Anyways open for thoughts for what this original fixture was used for?


----------



## Ulma Doctor (Jan 22, 2015)

somebody went to a lot of trouble to design and build the radius turner.
i love neat old stuff like that!
thanks for sharing!!
mike)


----------



## kd4gij (Jan 23, 2015)

Just a guess may be for an old tool and cutter. Maybe wheel dresser


----------



## george wilson (Jan 23, 2015)

As tall as the device is,I'm going to guess wheel dresser too.


----------



## Eddyde (Jan 23, 2015)

I agree with the wheel dresser theory. However, it looks like it could be easily adapted to radius of ball turning.


----------



## chuckorlando (Jan 23, 2015)

I agree it's likely a wheel dresser but looks like it could make a fine radius turner


----------



## Bishop (Jan 23, 2015)

It definately looks like a wheel dresser. If it is a wheel dresser won't the turning radius moving with the axis keep it from being any good as a radius turner? You will have to adjust the radius with the tool bit overhang. Or am I not thinking this all through correctly?

shawn


----------



## road (Jan 24, 2015)

I dont care what it is , I want it !  I could make an excellent ball turner from that.

Want to sell it ?


----------



## kd4gij (Jan 24, 2015)

It would be verry limmited as a ball turner. Look how close the tool holder is to the pivit point.


 Is there any markings on it? name or number


----------



## chuckorlando (Jan 24, 2015)

I would not use it as it is. But I dont think it would be hard to make a tool holder that could be mounted on that arm. It seems the arm is off set from the pivot so you could make the holder to sit right over the pivot, and adjust in and out


----------



## 4GSR (Jan 24, 2015)

Sorry guys, it's not for sell.

My buddy has plans of making a ball turner out of it.

We just trying to figure out what's it original intent was for.

Again, thanks for all for viewing and posting you thoughts.

Ken


----------



## Eddyde (Jan 24, 2015)

The more I think about it, given that it has a nod and back pivot point; It might be a jig for tool grinding, it's just missing a chuck or collet holder of some sort.


----------



## John Hasler (Jan 24, 2015)

Eddyde said:


> The more I think about it, given that it has a nod and back pivot point; It might be a jig for tool grinding, it's just missing a chuck or collet holder of some sort.

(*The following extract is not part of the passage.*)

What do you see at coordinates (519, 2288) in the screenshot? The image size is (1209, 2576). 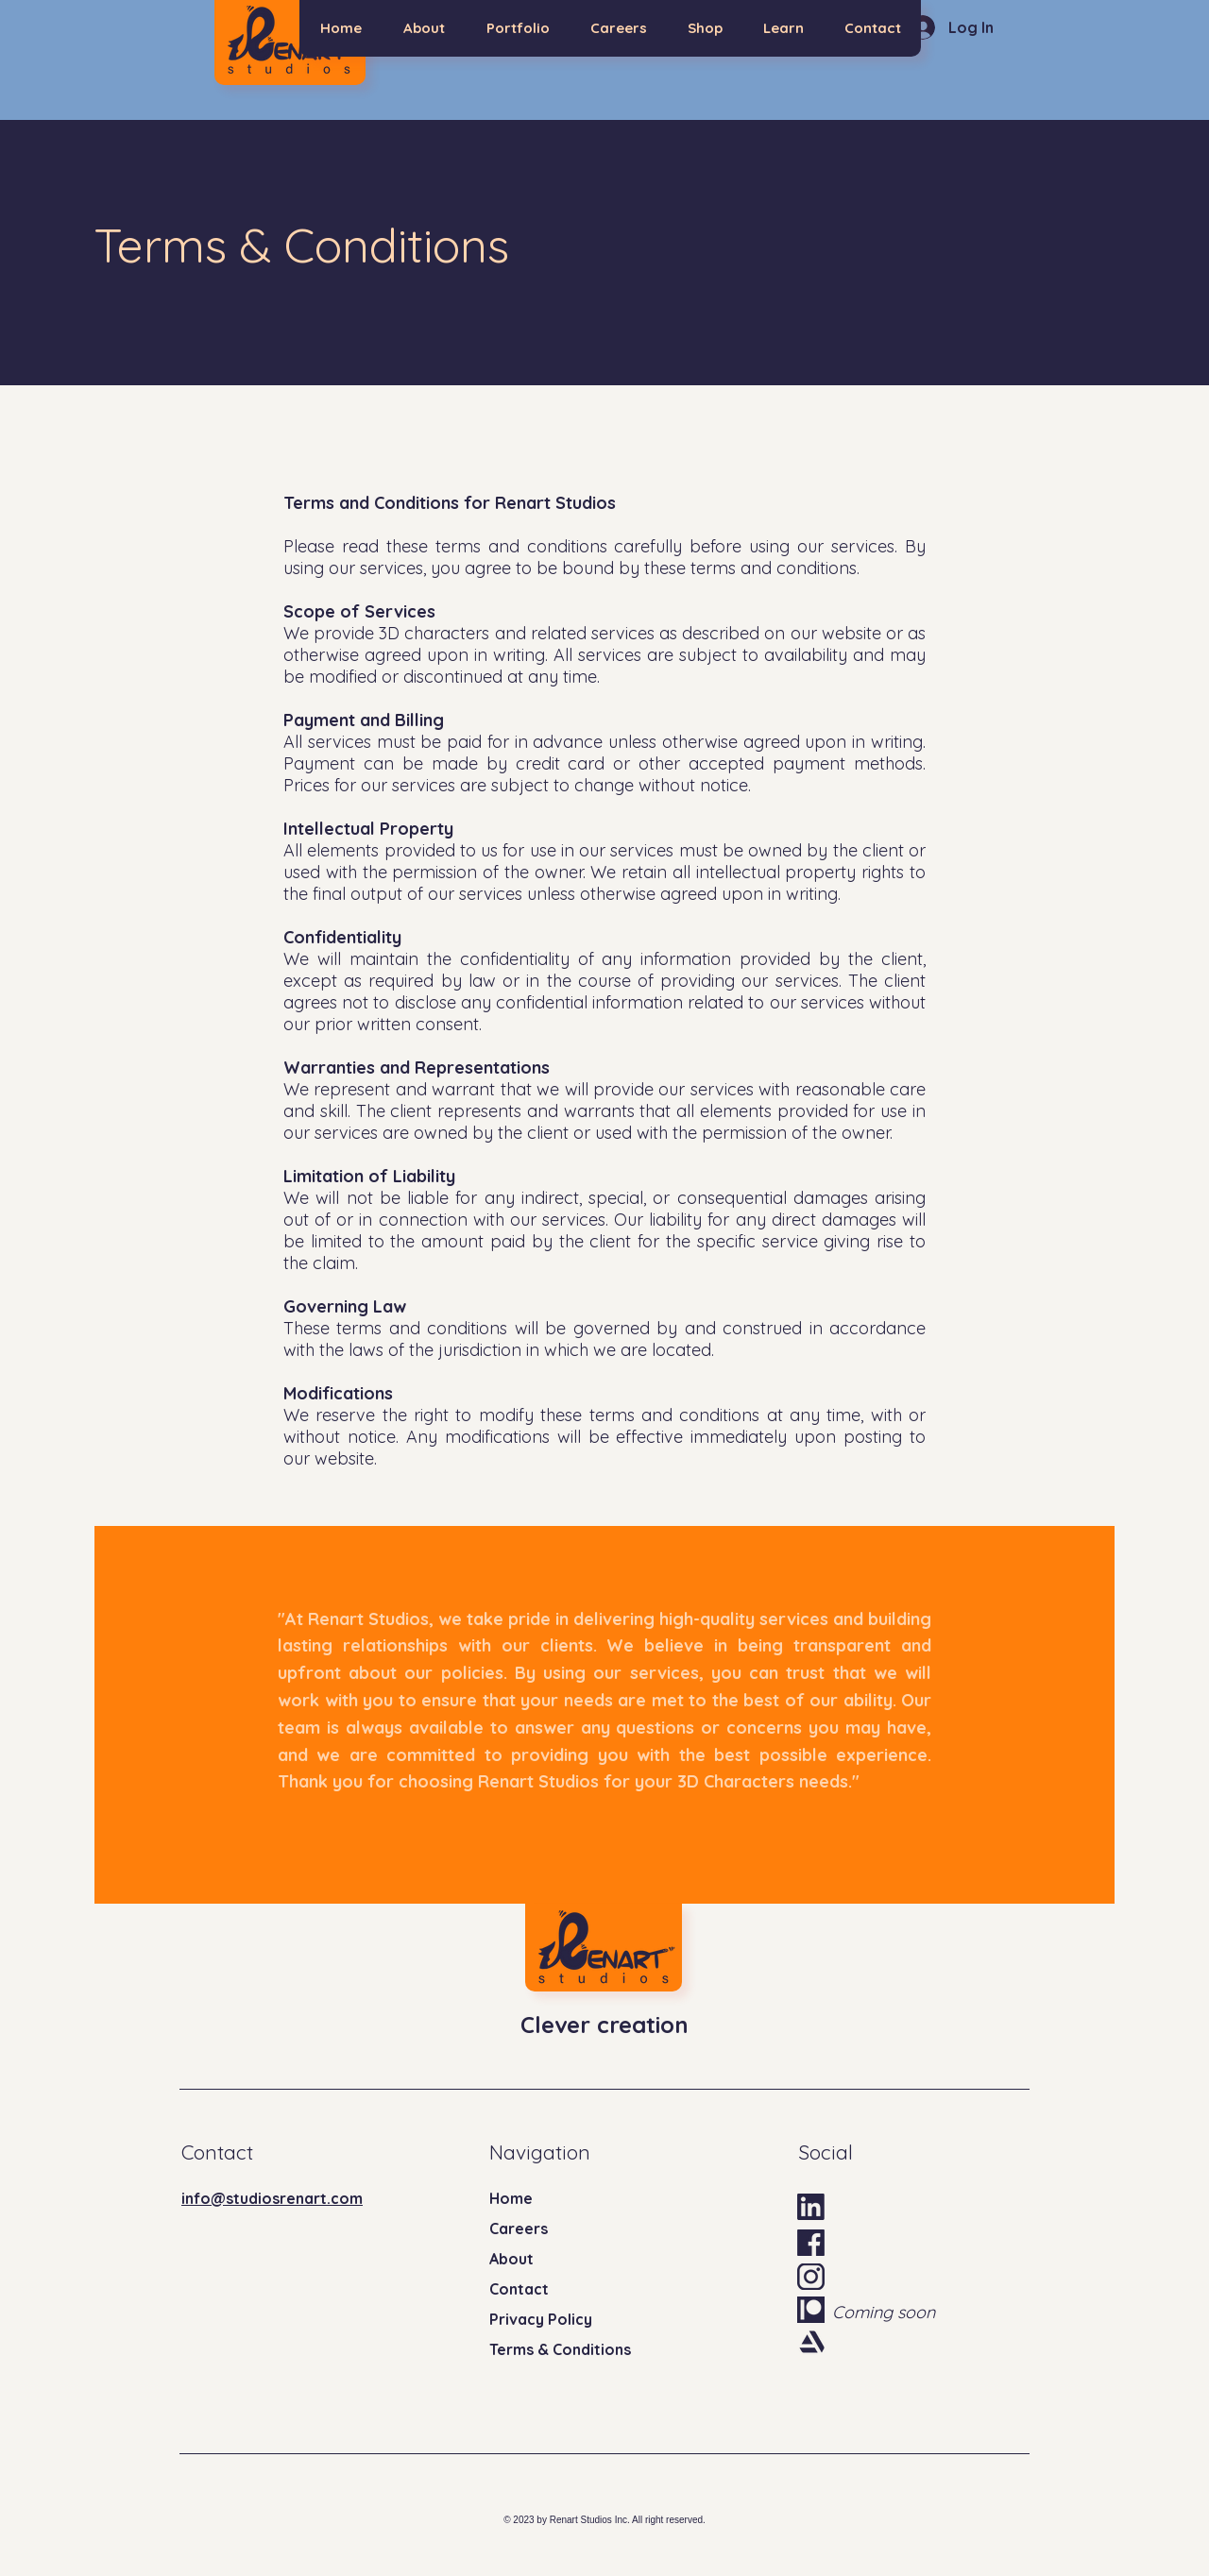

If I had it that's certainly what I'd use it for.


----------



## road (Jan 25, 2015)

4gsr said:


> Sorry guys, it's not for sell.
> 
> My buddy has plans of making a ball turner out of it.
> 
> ...



Hey Ken  , no problem  I will follow the thread. 

 If you do find out any more info on the item please let me know. 

Re-purposing an item like that is just my thing.


----------



## machinist18 (Jan 26, 2015)

I'm wondering if it might be for dressing a radius on a grinder wheel like in a cylindrical grinder/ Just a thought.


----------